Task to complete
When you reach the records, transcribe each one exactly.

[Dataset excerpts]
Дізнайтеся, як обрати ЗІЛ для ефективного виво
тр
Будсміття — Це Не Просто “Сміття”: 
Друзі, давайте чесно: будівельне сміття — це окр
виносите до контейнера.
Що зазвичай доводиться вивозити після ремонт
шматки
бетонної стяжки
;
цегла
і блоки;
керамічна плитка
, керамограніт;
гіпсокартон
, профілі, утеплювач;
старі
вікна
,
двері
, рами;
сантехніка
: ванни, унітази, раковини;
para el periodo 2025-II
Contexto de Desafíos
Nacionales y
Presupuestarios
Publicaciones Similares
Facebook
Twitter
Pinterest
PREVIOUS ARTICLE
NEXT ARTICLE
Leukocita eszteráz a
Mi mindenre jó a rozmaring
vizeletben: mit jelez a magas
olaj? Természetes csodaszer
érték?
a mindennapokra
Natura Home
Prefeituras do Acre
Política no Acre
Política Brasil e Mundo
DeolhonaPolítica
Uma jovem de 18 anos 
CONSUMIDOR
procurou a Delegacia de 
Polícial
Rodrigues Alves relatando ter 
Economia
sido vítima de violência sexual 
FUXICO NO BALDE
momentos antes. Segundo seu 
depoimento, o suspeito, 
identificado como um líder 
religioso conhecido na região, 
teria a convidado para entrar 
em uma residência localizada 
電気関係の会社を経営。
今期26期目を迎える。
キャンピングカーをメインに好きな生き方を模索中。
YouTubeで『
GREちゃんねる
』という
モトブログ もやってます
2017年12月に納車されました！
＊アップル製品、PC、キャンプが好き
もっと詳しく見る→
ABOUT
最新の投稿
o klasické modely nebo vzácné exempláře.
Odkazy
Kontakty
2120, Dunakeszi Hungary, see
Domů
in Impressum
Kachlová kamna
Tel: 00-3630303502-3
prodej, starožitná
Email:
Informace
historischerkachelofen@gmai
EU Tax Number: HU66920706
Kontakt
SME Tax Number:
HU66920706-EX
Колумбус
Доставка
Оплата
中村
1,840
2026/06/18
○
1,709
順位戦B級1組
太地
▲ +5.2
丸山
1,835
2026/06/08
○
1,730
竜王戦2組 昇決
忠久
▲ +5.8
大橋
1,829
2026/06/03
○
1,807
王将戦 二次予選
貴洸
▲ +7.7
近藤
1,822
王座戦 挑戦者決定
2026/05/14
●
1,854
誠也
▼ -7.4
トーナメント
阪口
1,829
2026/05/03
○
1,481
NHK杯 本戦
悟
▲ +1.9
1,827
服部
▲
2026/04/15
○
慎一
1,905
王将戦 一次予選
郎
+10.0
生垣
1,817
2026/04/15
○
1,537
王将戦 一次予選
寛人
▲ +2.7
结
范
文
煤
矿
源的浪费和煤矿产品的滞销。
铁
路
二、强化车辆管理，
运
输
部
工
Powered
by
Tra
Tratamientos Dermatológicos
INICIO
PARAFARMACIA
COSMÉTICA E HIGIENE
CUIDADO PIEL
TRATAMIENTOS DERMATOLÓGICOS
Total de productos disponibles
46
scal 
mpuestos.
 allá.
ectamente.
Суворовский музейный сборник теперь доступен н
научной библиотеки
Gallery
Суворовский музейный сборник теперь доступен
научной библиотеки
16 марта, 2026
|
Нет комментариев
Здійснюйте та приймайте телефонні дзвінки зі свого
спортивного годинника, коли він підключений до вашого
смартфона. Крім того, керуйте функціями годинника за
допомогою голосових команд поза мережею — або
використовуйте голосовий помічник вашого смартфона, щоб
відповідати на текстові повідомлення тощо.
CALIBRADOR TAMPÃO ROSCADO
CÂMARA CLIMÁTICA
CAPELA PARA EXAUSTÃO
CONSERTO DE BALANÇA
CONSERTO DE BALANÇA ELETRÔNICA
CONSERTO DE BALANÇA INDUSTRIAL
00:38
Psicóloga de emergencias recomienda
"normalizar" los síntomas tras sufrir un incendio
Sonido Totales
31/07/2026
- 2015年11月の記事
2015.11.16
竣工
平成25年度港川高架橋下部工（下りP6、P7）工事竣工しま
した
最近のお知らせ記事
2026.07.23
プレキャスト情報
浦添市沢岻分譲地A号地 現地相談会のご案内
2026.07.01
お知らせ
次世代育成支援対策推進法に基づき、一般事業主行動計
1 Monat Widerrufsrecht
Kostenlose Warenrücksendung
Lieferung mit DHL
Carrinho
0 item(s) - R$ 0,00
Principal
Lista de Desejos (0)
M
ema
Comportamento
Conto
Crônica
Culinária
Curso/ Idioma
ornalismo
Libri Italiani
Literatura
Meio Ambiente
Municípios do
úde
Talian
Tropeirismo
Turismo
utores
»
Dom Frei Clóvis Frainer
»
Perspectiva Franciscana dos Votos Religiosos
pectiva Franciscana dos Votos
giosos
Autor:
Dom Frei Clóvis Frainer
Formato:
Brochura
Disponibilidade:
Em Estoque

Problem solution
Дізнайтеся, як обрати ЗІЛ для ефективного виво
тр
Будсміття — Це Не Просто “Сміття”: 
Друзі, давайте чесно: будівельне сміття — це окр
виносите до контейнера.
Що зазвичай доводиться вивозити після ремонт
шматки
бетонної стяжки
;
цегла
і блоки;
керамічна плитка
, керамограніт;
гіпсокартон
, профілі, утеплювач;
старі
вікна
,
двері
, рами;
сантехніка
: ванни, унітази, раковини;
para el periodo 2025-II
Contexto de Desafíos
Nacionales y
Presupuestarios
Publicaciones Similares
Facebook
Twitter
Pinterest
PREVIOUS ARTICLE
NEXT ARTICLE
Leukocita eszteráz a
Mi mindenre jó a rozmaring
vizeletben: mit jelez a magas
olaj? Természetes csodaszer
érték?
a mindennapokra
Natura Home
Prefeituras do Acre
Política no Acre
Política Brasil e Mundo
DeolhonaPolítica
Uma jovem de 18 anos 
CONSUMIDOR
procurou a Delegacia de 
Polícial
Rodrigues Alves relatando ter 
Economia
sido vítima de violência sexual 
FUXICO NO BALDE
momentos antes. Segundo seu 
depoimento, o suspeito, 
identificado como um líder 
religioso conhecido na região, 
teria a convidado para entrar 
em uma residência localizada 
電気関係の会社を経営。
今期26期目を迎える。
キャンピングカーをメインに好きな生き方を模索中。
YouTubeで『
GREちゃんねる
』という
モトブログ もやってます
2017年12月に納車されました！
＊アップル製品、PC、キャンプが好き
もっと詳しく見る→
ABOUT
最新の投稿
o klasické modely nebo vzácné exempláře.
Odkazy
Kontakty
2120, Dunakeszi Hungary, see
Domů
in Impressum
Kachlová kamna
Tel: 00-3630303502-3
prodej, starožitná
Email:
Informace
historischerkachelofen@gmai
EU Tax Number: HU66920706
Kontakt
SME Tax Number:
HU66920706-EX
Колумбус
Доставка
Оплата
中村
1,840
2026/06/18
○
1,709
順位戦B級1組
太地
▲ +5.2
丸山
1,835
2026/06/08
○
1,730
竜王戦2組 昇決
忠久
▲ +5.8
大橋
1,829
2026/06/03
○
1,807
王将戦 二次予選
貴洸
▲ +7.7
近藤
1,822
王座戦 挑戦者決定
2026/05/14
●
1,854
誠也
▼ -7.4
トーナメント
阪口
1,829
2026/05/03
○
1,481
NHK杯 本戦
悟
▲ +1.9
1,827
服部
▲
2026/04/15
○
慎一
1,905
王将戦 一次予選
郎
+10.0
生垣
1,817
2026/04/15
○
1,537
王将戦 一次予選
寛人
▲ +2.7
结
范
文
煤
矿
源的浪费和煤矿产品的滞销。
铁
路
二、强化车辆管理，
运
输
部
工
Powered
by
Tra
Tratamientos Dermatológicos
INICIO
PARAFARMACIA
COSMÉTICA E HIGIENE
CUIDADO PIEL
TRATAMIENTOS DERMATOLÓGICOS
Total de productos disponibles
46
scal 
mpuestos.
 allá.
ectamente.
Суворовский музейный сборник теперь доступен н
научной библиотеки
Gallery
Суворовский музейный сборник теперь доступен
научной библиотеки
16 марта, 2026
|
Нет комментариев
Здійснюйте та приймайте телефонні дзвінки зі свого
спортивного годинника, коли він підключений до вашого
смартфона. Крім того, керуйте функціями годинника за
допомогою голосових команд поза мережею — або
використовуйте голосовий помічник вашого смартфона, щоб
відповідати на текстові повідомлення тощо.
CALIBRADOR TAMPÃO ROSCADO
CÂMARA CLIMÁTICA
CAPELA PARA EXAUSTÃO
CONSERTO DE BALANÇA
CONSERTO DE BALANÇA ELETRÔNICA
CONSERTO DE BALANÇA INDUSTRIAL
00:38
Psicóloga de emergencias recomienda
"normalizar" los síntomas tras sufrir un incendio
Sonido Totales
31/07/2026
- 2015年11月の記事
2015.11.16
竣工
平成25年度港川高架橋下部工（下りP6、P7）工事竣工しま
した
最近のお知らせ記事
2026.07.23
プレキャスト情報
浦添市沢岻分譲地A号地 現地相談会のご案内
2026.07.01
お知らせ
次世代育成支援対策推進法に基づき、一般事業主行動計
1 Monat Widerrufsrecht
Kostenlose Warenrücksendung
Lieferung mit DHL
Carrinho
0 item(s) - R$ 0,00
Principal
Lista de Desejos (0)
M
ema
Comportamento
Conto
Crônica
Culinária
Curso/ Idioma
ornalismo
Libri Italiani
Literatura
Meio Ambiente
Municípios do
úde
Talian
Tropeirismo
Turismo
utores
»
Dom Frei Clóvis Frainer
»
Perspectiva Franciscana dos Votos Religiosos
pectiva Franciscana dos Votos
giosos
Autor:
Dom Frei Clóvis Frainer
Formato:
Brochura
Disponibilidade:
Em Estoque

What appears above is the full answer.